Preprint describes three-particle bosonic Pfaffian state in ultracold rubidium atoms

A team led by researchers in physicist Markus Greiner’s ultracold-atom program has posted a preprint reporting a three-particle bosonic Pfaffian quantum Hall state in ultracold atoms, a closely watched class of states because of their connection to non-Abelian topological order. The paper, posted June 10 to arXiv as 2606.12409v1, describes a minimal experimental realization in rubidium-87 atoms — not a demonstration of braiding, non-Abelian exchange statistics or a usable topological qubit.

That distinction matters. Pfaffian states, also known as Moore-Read states, are important in quantum physics because in larger many-particle systems they are predicted to host exotic excitations whose exchange depends on order, a defining feature of non-Abelian behavior. Those properties have made them relevant to proposals for topologically protected quantum information processing. But the new report is a three-particle experiment, not evidence that a full many-body topological phase has been built or controlled.

The preprint, “A Pfaffian quantum Hall state of ultracold bosons,” lists Joyce Kwan and Greiner among 10 authors, with Kwan as the arXiv submitter. In the abstract, the authors write: “Here we realize a three-particle bosonic Pfaffian state of ultracold 87Rb atoms in an optical lattice subject to a Floquet-engineered synthetic magnetic field.”

According to the paper abstract and assignment details, the team used ultracold rubidium-87 atoms trapped in an optical lattice, a grid of light that can hold atoms in place, while engineering an artificial magnetic field through periodic driving. They say the state was prepared with a Bayesian-optimized adiabatic protocol, meaning a step-by-step tuning sequence refined by an optimization method.

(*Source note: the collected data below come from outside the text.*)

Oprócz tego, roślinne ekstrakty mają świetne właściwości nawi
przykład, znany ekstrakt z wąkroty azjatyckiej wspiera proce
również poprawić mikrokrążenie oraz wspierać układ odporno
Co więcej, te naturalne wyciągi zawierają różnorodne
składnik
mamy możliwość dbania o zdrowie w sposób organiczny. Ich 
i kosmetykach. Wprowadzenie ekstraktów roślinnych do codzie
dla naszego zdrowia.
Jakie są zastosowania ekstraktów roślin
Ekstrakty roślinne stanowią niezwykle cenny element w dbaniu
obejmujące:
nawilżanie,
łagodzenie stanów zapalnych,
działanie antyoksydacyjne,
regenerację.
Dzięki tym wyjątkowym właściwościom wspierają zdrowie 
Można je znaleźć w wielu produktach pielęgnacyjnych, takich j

The main evidence comes from two kinds of measurements. First, the authors report site-resolved multipoint density correlations, a technique that can track how atoms are distributed across the lattice one site at a time. In the abstract, they say these measurements show “pronounced suppression of short-range three-body coincidences,” a signature they interpret as consistent with the Pfaffian state’s pairing structure. Second, they report Hall-drift measurements aimed at probing the state’s transport response, another standard way to test whether a system behaves like a quantum Hall state.

The Pfaffian state has a long history in theory. Introduced in 1991 by Gregory Moore and Nicholas Read, the Moore-Read or Pfaffian state is a paired fractional quantum Hall state, distinct from the better-known Laughlin family of states. Electronic systems, especially those connected to the 5/2 fractional quantum Hall effect, have long been studied as possible Pfaffian platforms. Ultracold atoms are attractive because they offer unusual control over the system and allow site-resolved measurements alongside engineered gauge fields.

The new preprint also fits into a recent line of work from the Greiner group. In 2023, the group reported a minimal Laughlin-type fractional quantum Hall state with ultracold atoms in a Nature paper. The new result, if it holds up, would move that program from Laughlin-type physics to a Pfaffian pairing state, a qualitatively different target.

Still, the paper’s scope is narrow, and it remains a preprint. As of June 11, no peer-reviewed journal publication for this manuscript was identified in the research report underlying this assignment. The authors themselves frame the work as an early step rather than a final demonstration, writing in the abstract that the measurements “lay the groundwork for future explorations of anyonic braiding.”

For now, the significance is not that non-Abelian anyons have been directly observed or manipulated, but that an experimental platform designed for that broader goal says it has reached a minimal Pfaffian-state milestone in a highly controlled cold-atom setting.